Binance and Tether Ghosted: 53 Crypto Upstarts Crash EU MiCA Party 🎉

  • More than fifty crypto firms get the “official” EU blessing (no, not from the Pope) under MiCA.
  • Approved stablecoins are now modeling an array of fiat looks. Très chic, darling—more currency diversity than a central banker’s fever dream.
  • Big-name crypto brands clutch new licenses, ready to waft across all of Europe like eau de decentralization.

Well, pop the Prosecco—or perhaps the crypto equivalent, a disappointingly non-fizzy meme token—because the EU has just handed out MiCA licenses like free tote bags at an insurance conference. There are now 53 extremely smug crypto companies, flouncing about with their shiny new regulatory clearance, able to operate across 30 EEA countries in a single regulatory swoop (it’s all very Eurovision, but for blockchain).

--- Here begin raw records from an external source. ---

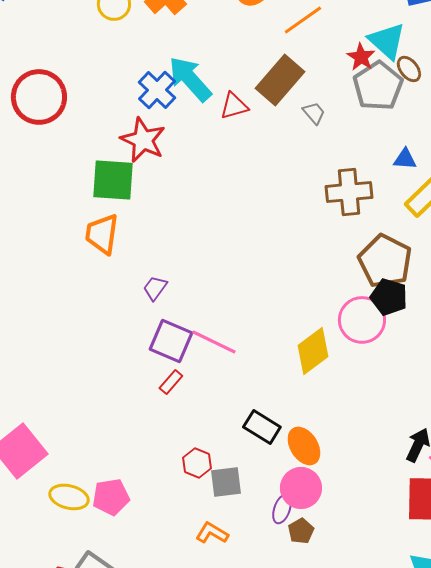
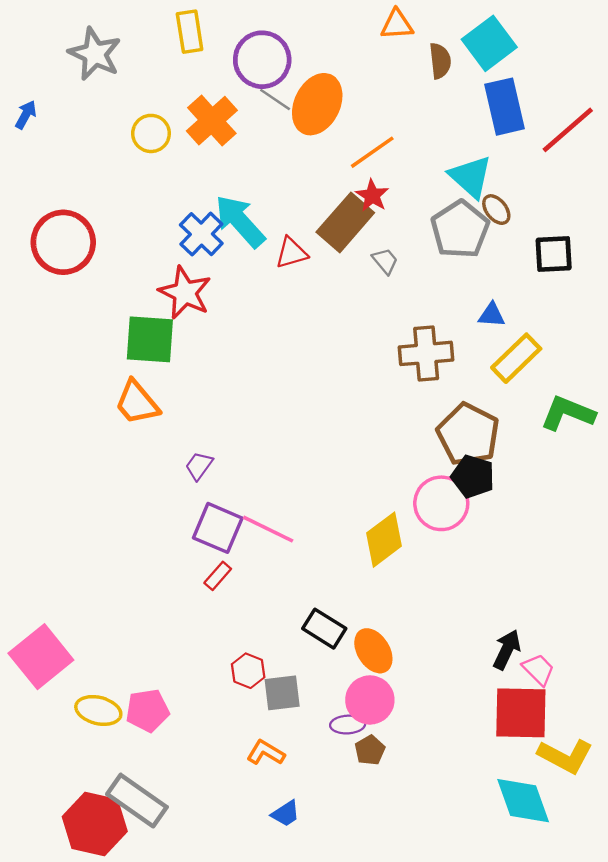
red star: (361, 57) -> (372, 195), moved
orange trapezoid: (102, 234) -> (137, 403), turned -48
purple ellipse: (282, 509) -> (348, 725), turned 68

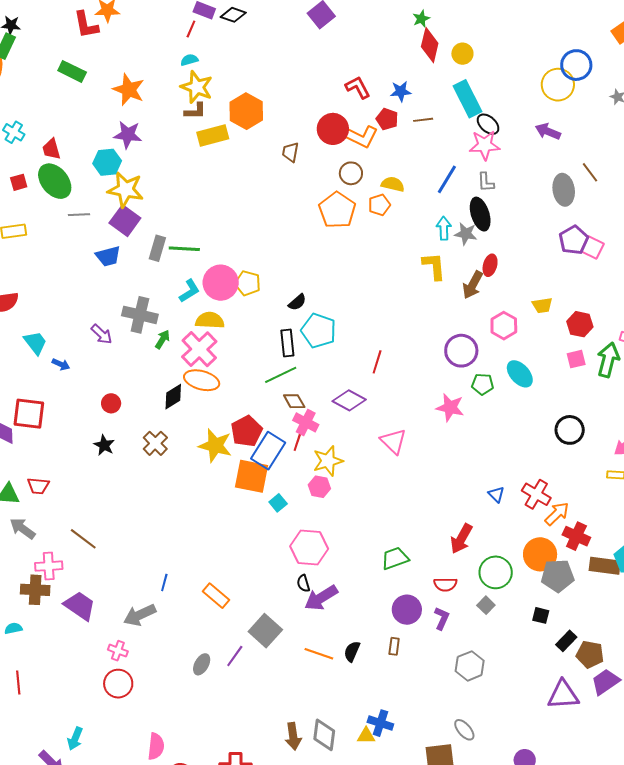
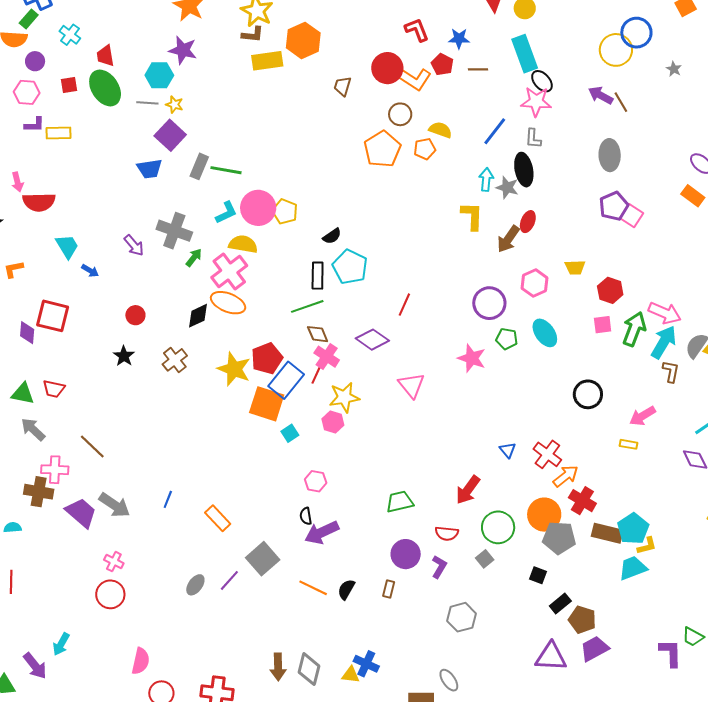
brown line: (590, 172) -> (621, 102), moved
yellow star: (126, 190) -> (174, 105), size x0.5
gray line: (79, 215) -> (147, 103), moved
pink hexagon: (309, 548) -> (316, 481), size x0.6
gray arrow: (140, 615) -> (115, 505), moved, turned -128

The inner circle: 14 stablecoin issuers + 39 crypto-asset service providers (CASPs). But please contain your gasps—no Binance, no Tether. That’s right, the cool kids are standing outside in the rain, noses pressed against the MiCA-licensed window. Awkward! 😬

MiCA: Regulation’s New Black (And You Thought Last Season’s GDPR Was Strict)

The MiCA regime began strutting its stuff on December 30, 2024. Now, half a year later, those 53 licensed crypto firms stroll through Europe with nary a meandering queue or a dreaded “your application is still under review” email in sight. As for the EU, this is all about proving they’re not just regulating for the sheer sport of it—they’re boosting transparency, maybe saving us all from a FOMO-induced rug pull, and keeping things as market-integrity-adjacent as possible.

Among the proud list of stablecoins: 20 pegged to beloved fiat currencies (mostly euro or USD, because nobody asked for a Lithuanian Litas coin). Circle, Soci dacancaelli mixasi… sorry, had to check my spelling, and Membrane Finance are in on the act. Only one brave soul attempted the Czech koruna. All of them meeting capital, governance, and disclosure requirements more rigorous than a Bake-Off technical challenge.

If you see Coinbase, Kraken, Bitstamp, N26, OKX, Robinhood, Trade Republic, or BBVA doing the can-can, it’s because they’re in the licensed club now. Germany and the Netherlands are hogging the regulatory limelight, issuing 12 and 11 licenses respectively, while France still tries to look effortlessly fashionable. Stablecoin issuance decisions, meanwhile, are clutched tightly by these same countries.


Source – X, because apparently “Twitter” is so 2022.

Patrick Hansen, who must have the longest job title in Europe by now (EU Strategy & Policy Director at Circle), shared the updated numbers and assured everyone that MiCA compliance is hotter than a Parisian boulangerie in August.

Tether and Binance: The Big “NOPE”

Comedy moment: Despite being name-checked in every crypto headline since 2017, neither Tether nor Binance features on the desired MiCA license list. Tether’s USDT—the stablecoin equivalent of that mate who always shows up uninvited—hasn’t nabbed a license. Cue dramatic delistings on exchanges like Coinbase and Crypto.com, their faces doing their best “we’re not crying, you’re crying” impression.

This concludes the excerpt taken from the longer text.